Friday, December 1, 2017

Edward modeling to artificial data with random effects

Overview

By Edward, I’ll try to make the model with random effect.
There are some ways to fulfill that. On this article, I’ll follow the style that the Edward tutorial takes.

Data

For the model with random effect, I'll use the artificial data which is used on the article below.

Hierarchical Bayesian model's parameter Interpretation on Stan

Usually, Hierarchical Bayesian model has many parameters. So apparently, the interception to the sampled point's statistical information looks complex. On the article below, I made a Hierarchical Bayesian model to the artificial data. Here, by using almost same but simpler data, I'll make a model and try to interpret.

The following code makes the data.

import numpy as np
np.random.seed(49)

x_1 = list(range(1, 100))
x_2 = list(range(1, 100))
x_3 = list(range(1, 100))

y_1 = [np.random.normal(3.0 * i + 4, 4.0) for i in x_1]
y_2 = [np.random.normal(4.0 * i + 5, 4.0) for i in x_2]
y_3 = [np.random.normal(2.0 * i + 2, 20.0) for i in x_3]
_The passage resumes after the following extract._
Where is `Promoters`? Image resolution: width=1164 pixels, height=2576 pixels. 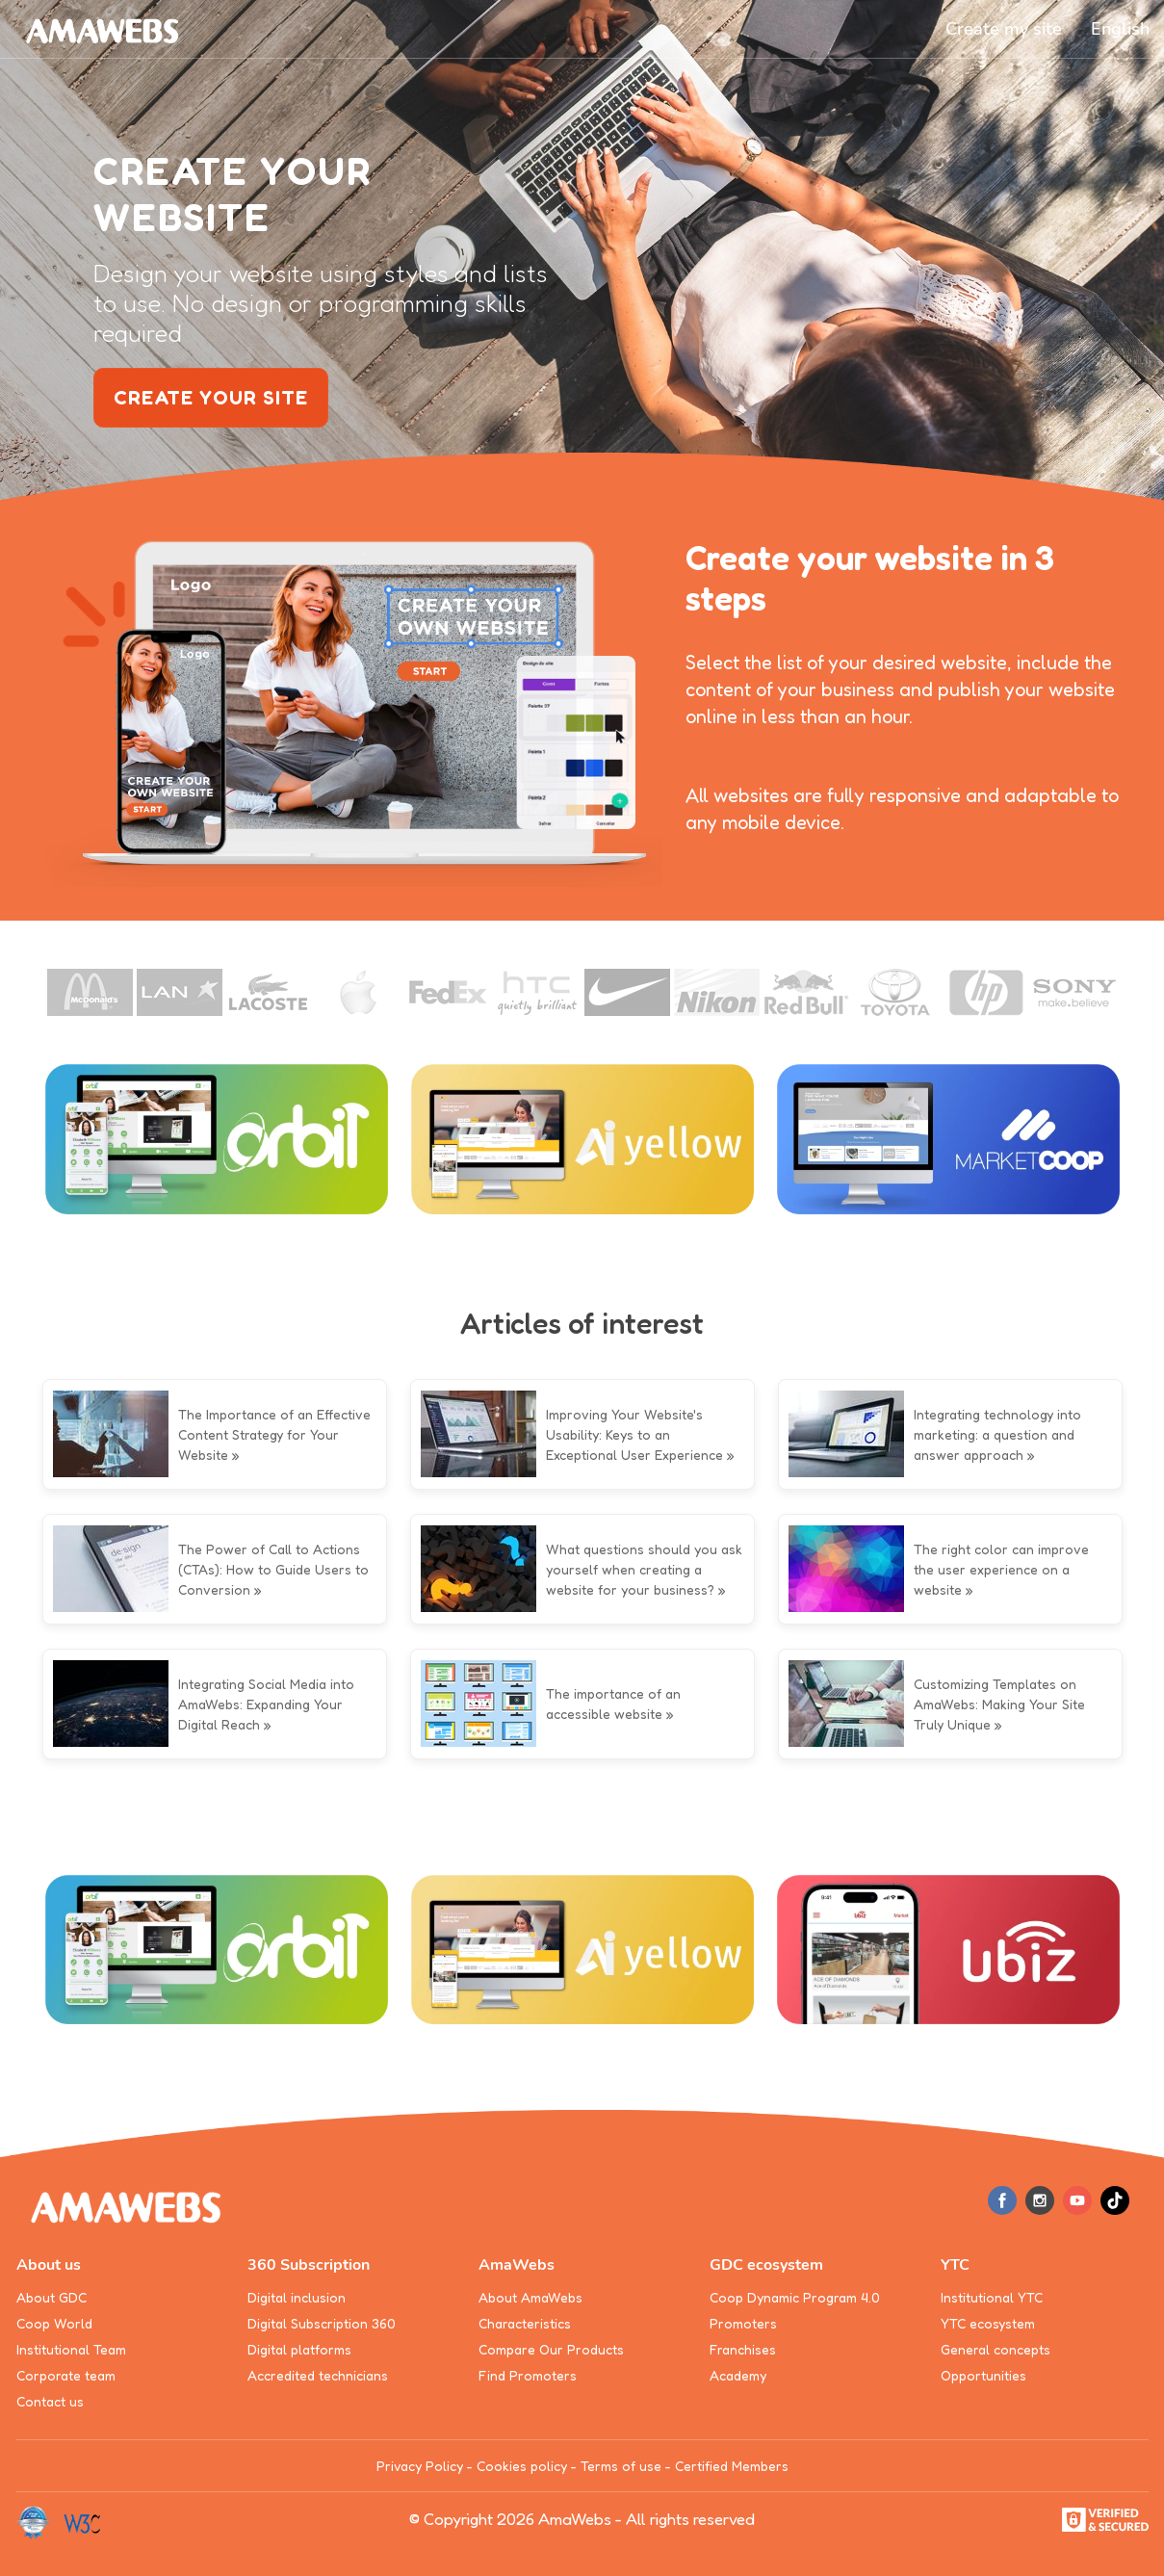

x_1_sign = [1 for i in x_1]
x_2_sign = [2 for i in x_2]
x_3_sign = [3 for i in x_3]

X = x_1 + x_2 + x_3
Y = y_1 + y_2 + y_3
GID = x_1_sign + x_2_sign + x_3_sign

To check data behavior, we can plot it.

import matplotlib.pyplot as plt

plt.plot(x_1, y_1)
plt.plot(x_2, y_2)
plt.plot(x_3, y_3)
plt.show()

enter image description here

As you can see, the data is composed of three types of slopes and intercepts. Those three also have different variance.

Edward modeling


On this case, we already know how the data are generated. So appropriate model is not difficult to construct. But here, just for small trial, I’ll make simple model for easy understanding.
Anyway, at first, import libraries and prepare the data.

import tensorflow as tf
import edward as ed
from edward.models import Normal

# data
X_data = np.array(X).reshape([len(X), 1])
g_n = len(set(GID))
GID_data = np.array([x-1 for x in GID])

The code below is to set placeholders for data and for fixed and random effects. Here, I assume the model like below.
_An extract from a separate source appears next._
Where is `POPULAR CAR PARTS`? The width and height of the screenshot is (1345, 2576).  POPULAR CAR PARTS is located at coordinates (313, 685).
On this case, the random effect only works about interception. Because we know how the data was generated, it is apparently not good model to express the data. Random effect should have effect even on slopes. But here, I just show this case as simple test.
b_common, a_common and random_effect are the target parameters.
  • b_common : slope ignoring differences between Gids
  • a_common : interception ignoring differences between Gids
  • random_effects: interception working about Gids
Those parameters follow normal distributions.

# placeholder
x_ph = tf.placeholder(tf.float32, [None, 1])
gid_ph = tf.placeholder(tf.int32, None)

# fixed effect
a_common = Normal(loc=tf.zeros(1), scale=tf.ones(1))
b_common = Normal(loc=tf.zeros(1), scale=tf.ones(1))

# random effect
random_effect = Normal(loc=tf.zeros([g_n]), scale=tf.ones([g_n]))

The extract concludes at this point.